-- Opening Marker --
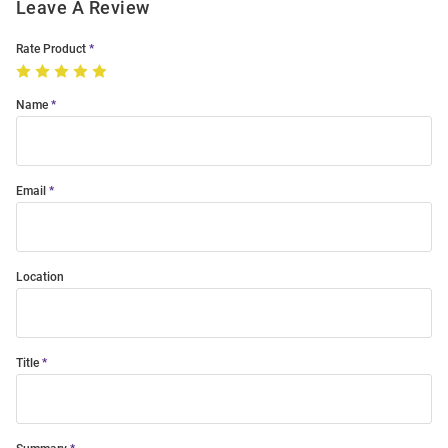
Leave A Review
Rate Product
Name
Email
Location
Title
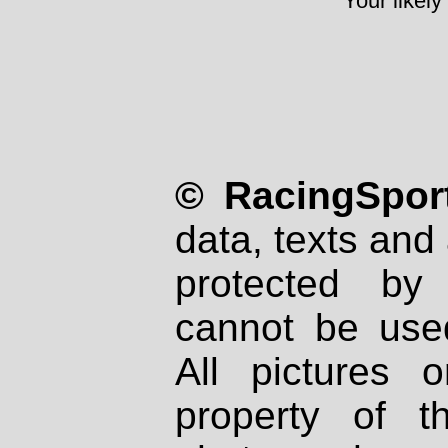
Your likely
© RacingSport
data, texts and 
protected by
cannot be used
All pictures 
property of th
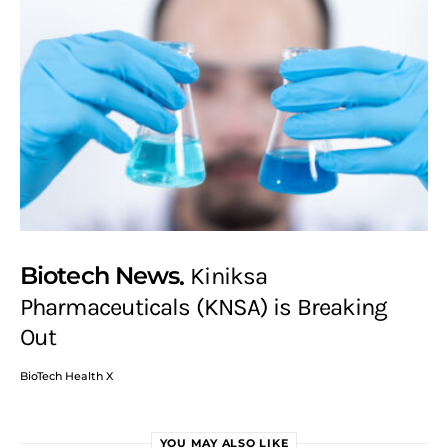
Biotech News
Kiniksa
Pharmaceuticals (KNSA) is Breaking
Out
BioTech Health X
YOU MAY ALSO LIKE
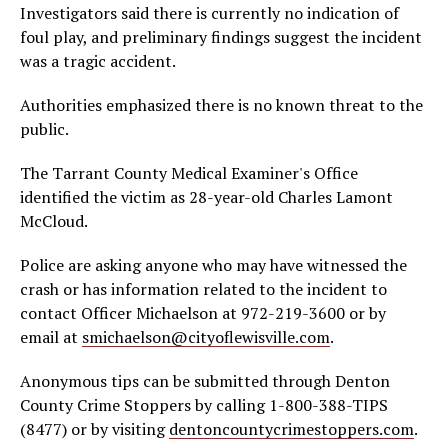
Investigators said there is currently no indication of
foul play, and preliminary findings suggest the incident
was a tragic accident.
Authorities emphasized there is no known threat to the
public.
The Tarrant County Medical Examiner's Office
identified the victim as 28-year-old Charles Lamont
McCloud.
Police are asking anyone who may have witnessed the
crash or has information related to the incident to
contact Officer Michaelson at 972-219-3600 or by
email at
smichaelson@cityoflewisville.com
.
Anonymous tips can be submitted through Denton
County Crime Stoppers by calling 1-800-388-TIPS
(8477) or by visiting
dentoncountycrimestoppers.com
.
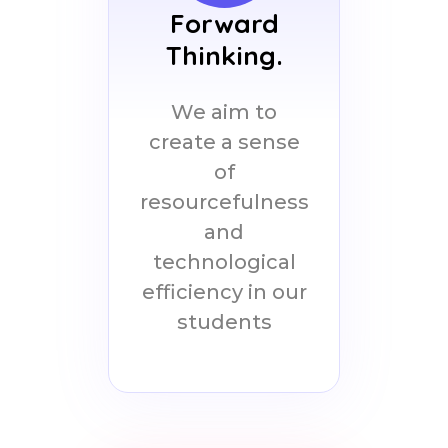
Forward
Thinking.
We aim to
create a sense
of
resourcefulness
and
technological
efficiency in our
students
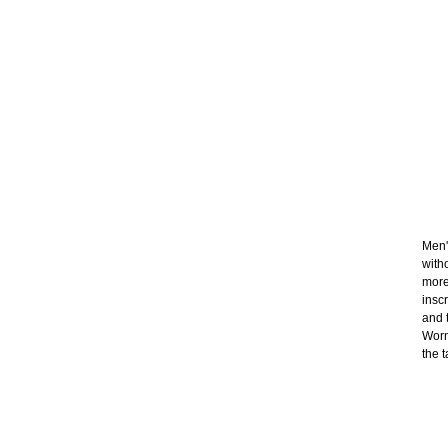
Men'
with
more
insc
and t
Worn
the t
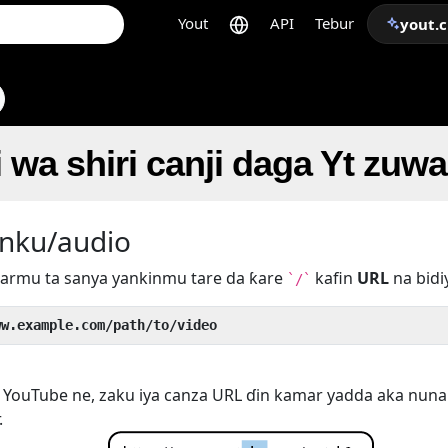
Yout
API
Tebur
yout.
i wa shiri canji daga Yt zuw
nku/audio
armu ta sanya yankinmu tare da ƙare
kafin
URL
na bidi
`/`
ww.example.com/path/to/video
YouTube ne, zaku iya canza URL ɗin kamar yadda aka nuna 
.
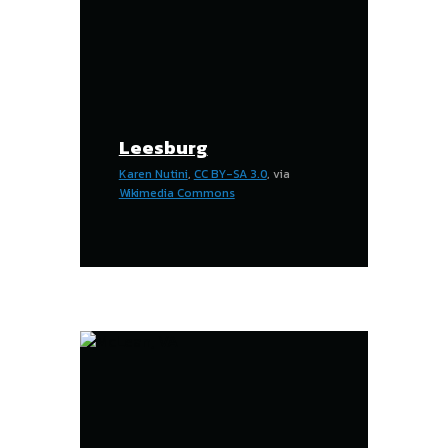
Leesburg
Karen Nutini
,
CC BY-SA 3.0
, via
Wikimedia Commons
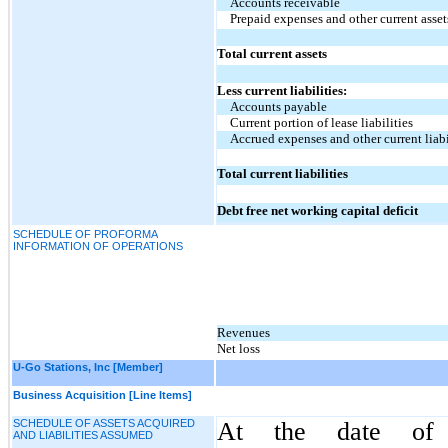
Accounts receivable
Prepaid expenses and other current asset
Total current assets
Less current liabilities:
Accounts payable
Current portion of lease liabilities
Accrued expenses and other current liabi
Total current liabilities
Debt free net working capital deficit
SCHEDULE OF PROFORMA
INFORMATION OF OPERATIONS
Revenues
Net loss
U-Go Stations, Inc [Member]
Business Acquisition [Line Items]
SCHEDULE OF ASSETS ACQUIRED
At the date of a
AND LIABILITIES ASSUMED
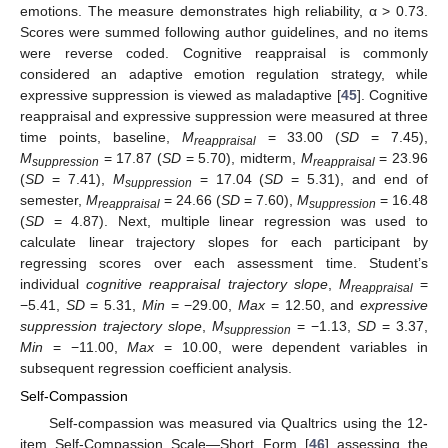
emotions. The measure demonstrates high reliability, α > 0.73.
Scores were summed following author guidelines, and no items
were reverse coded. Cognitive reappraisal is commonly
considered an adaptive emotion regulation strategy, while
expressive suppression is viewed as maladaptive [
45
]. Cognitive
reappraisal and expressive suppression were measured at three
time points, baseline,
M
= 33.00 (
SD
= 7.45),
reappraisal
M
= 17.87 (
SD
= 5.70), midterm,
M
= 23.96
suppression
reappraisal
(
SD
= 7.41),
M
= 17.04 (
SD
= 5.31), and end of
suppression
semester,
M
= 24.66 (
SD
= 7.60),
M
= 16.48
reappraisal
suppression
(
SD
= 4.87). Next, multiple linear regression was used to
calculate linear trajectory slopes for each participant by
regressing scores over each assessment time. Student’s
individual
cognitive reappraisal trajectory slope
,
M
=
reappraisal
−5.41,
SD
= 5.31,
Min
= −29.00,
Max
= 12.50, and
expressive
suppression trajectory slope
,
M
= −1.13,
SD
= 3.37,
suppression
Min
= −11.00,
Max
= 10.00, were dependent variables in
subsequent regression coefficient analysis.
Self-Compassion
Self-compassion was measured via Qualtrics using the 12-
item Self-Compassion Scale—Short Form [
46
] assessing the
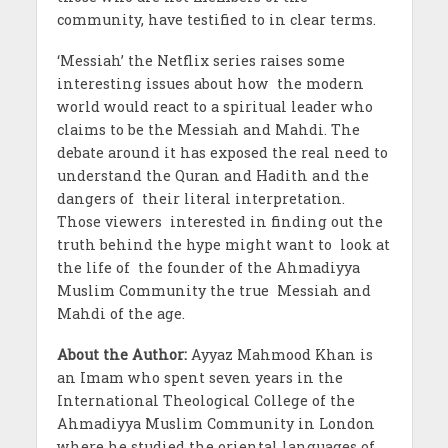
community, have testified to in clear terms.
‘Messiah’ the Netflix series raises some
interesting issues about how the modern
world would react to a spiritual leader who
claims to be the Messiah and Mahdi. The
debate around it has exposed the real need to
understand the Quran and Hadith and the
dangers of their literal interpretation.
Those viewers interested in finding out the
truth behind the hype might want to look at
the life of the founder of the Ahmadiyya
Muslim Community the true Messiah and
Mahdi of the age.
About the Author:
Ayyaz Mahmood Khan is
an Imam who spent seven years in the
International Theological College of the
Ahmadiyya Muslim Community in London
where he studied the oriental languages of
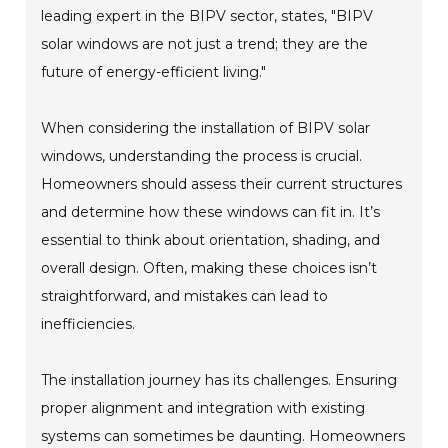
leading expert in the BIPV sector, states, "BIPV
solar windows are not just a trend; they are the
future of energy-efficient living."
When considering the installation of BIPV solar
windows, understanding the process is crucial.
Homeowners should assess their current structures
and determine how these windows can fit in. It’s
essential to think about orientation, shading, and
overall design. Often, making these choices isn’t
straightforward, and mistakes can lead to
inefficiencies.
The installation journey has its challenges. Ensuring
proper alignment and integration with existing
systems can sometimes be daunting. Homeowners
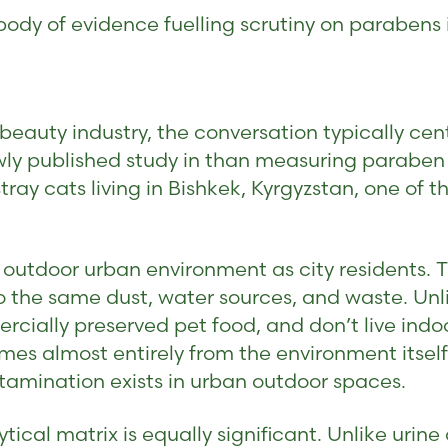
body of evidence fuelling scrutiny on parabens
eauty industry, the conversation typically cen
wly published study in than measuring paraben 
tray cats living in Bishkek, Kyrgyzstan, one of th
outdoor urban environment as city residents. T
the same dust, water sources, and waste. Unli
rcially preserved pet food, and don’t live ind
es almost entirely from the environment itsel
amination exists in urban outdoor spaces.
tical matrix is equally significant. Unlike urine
-- Closing Marker --
Assignment
Please reproduce each line of the listing above exactly, skipping pictures.

Solution below
Leave A Review
Rate Product
Name
Email
Location
Title
Your likely
© RacingSport
data, texts and 
protected by
cannot be used
All pictures 
property of th
Biotech News
Kiniksa
Pharmaceuticals (KNSA) is Breaking
Out
BioTech Health X
YOU MAY ALSO LIKE
Investigators said there is currently no indication of
foul play, and preliminary findings suggest the incident
was a tragic accident.
Authorities emphasized there is no known threat to the
public.
The Tarrant County Medical Examiner's Office
identified the victim as 28-year-old Charles Lamont
McCloud.
Police are asking anyone who may have witnessed the
crash or has information related to the incident to
contact Officer Michaelson at 972-219-3600 or by
email at
smichaelson@cityoflewisville.com
.
Anonymous tips can be submitted through Denton
County Crime Stoppers by calling 1-800-388-TIPS
(8477) or by visiting
dentoncountycrimestoppers.com
.
Forward
Thinking.
We aim to
create a sense
of
resourcefulness
and
technological
efficiency in our
students
Men'
with
more
insc
and t
Worn
the t
Yout
API
Tebur
yout.
i wa shiri canji daga Yt zuw
nku/audio
armu ta sanya yankinmu tare da ƙare
kafin
URL
na bidi
`/`
ww.example.com/path/to/video
YouTube ne, zaku iya canza URL ɗin kamar yadda aka nuna 
.
Leesburg
Karen Nutini
,
CC BY-SA 3.0
, via
Wikimedia Commons
Accounts receivable
Prepaid expenses and other current asset
Total current assets
Less current liabilities:
Accounts payable
Current portion of lease liabilities
Accrued expenses and other current liabi
Total current liabilities
Debt free net working capital deficit
SCHEDULE OF PROFORMA
INFORMATION OF OPERATIONS
Revenues
Net loss
U-Go Stations, Inc [Member]
Business Acquisition [Line Items]
SCHEDULE OF ASSETS ACQUIRED
At the date of a
AND LIABILITIES ASSUMED
emotions. The measure demonstrates high reliability, α > 0.73.
Scores were summed following author guidelines, and no items
were reverse coded. Cognitive reappraisal is commonly
considered an adaptive emotion regulation strategy, while
expressive suppression is viewed as maladaptive [
45
]. Cognitive
reappraisal and expressive suppression were measured at three
time points, baseline,
M
= 33.00 (
SD
= 7.45),
reappraisal
M
= 17.87 (
SD
= 5.70), midterm,
M
= 23.96
suppression
reappraisal
(
SD
= 7.41),
M
= 17.04 (
SD
= 5.31), and end of
suppression
semester,
M
= 24.66 (
SD
= 7.60),
M
= 16.48
reappraisal
suppression
(
SD
= 4.87). Next, multiple linear regression was used to
calculate linear trajectory slopes for each participant by
regressing scores over each assessment time. Student’s
individual
cognitive reappraisal trajectory slope
,
M
=
reappraisal
−5.41,
SD
= 5.31,
Min
= −29.00,
Max
= 12.50, and
expressive
suppression trajectory slope
,
M
= −1.13,
SD
= 3.37,
suppression
Min
= −11.00,
Max
= 10.00, were dependent variables in
subsequent regression coefficient analysis.
Self-Compassion
Self-compassion was measured via Qualtrics using the 12-
item Self-Compassion Scale—Short Form [
46
] assessing the
community, have testified to in clear terms.
‘Messiah’ the Netflix series raises some
interesting issues about how the modern
world would react to a spiritual leader who
claims to be the Messiah and Mahdi. The
debate around it has exposed the real need to
understand the Quran and Hadith and the
dangers of their literal interpretation.
Those viewers interested in finding out the
truth behind the hype might want to look at
the life of the founder of the Ahmadiyya
Muslim Community the true Messiah and
Mahdi of the age.
About the Author:
Ayyaz Mahmood Khan is
an Imam who spent seven years in the
International Theological College of the
Ahmadiyya Muslim Community in London
where he studied the oriental languages of
leading expert in the BIPV sector, states, "BIPV
solar windows are not just a trend; they are the
future of energy-efficient living."
When considering the installation of BIPV solar
windows, understanding the process is crucial.
Homeowners should assess their current structures
and determine how these windows can fit in. It’s
essential to think about orientation, shading, and
overall design. Often, making these choices isn’t
straightforward, and mistakes can lead to
inefficiencies.
The installation journey has its challenges. Ensuring
proper alignment and integration with existing
systems can sometimes be daunting. Homeowners
body of evidence fuelling scrutiny on parabens
eauty industry, the conversation typically cen
wly published study in than measuring paraben 
tray cats living in Bishkek, Kyrgyzstan, one of th
outdoor urban environment as city residents. T
the same dust, water sources, and waste. Unli
rcially preserved pet food, and don’t live ind
es almost entirely from the environment itsel
amination exists in urban outdoor spaces.
tical matrix is equally significant. Unlike urine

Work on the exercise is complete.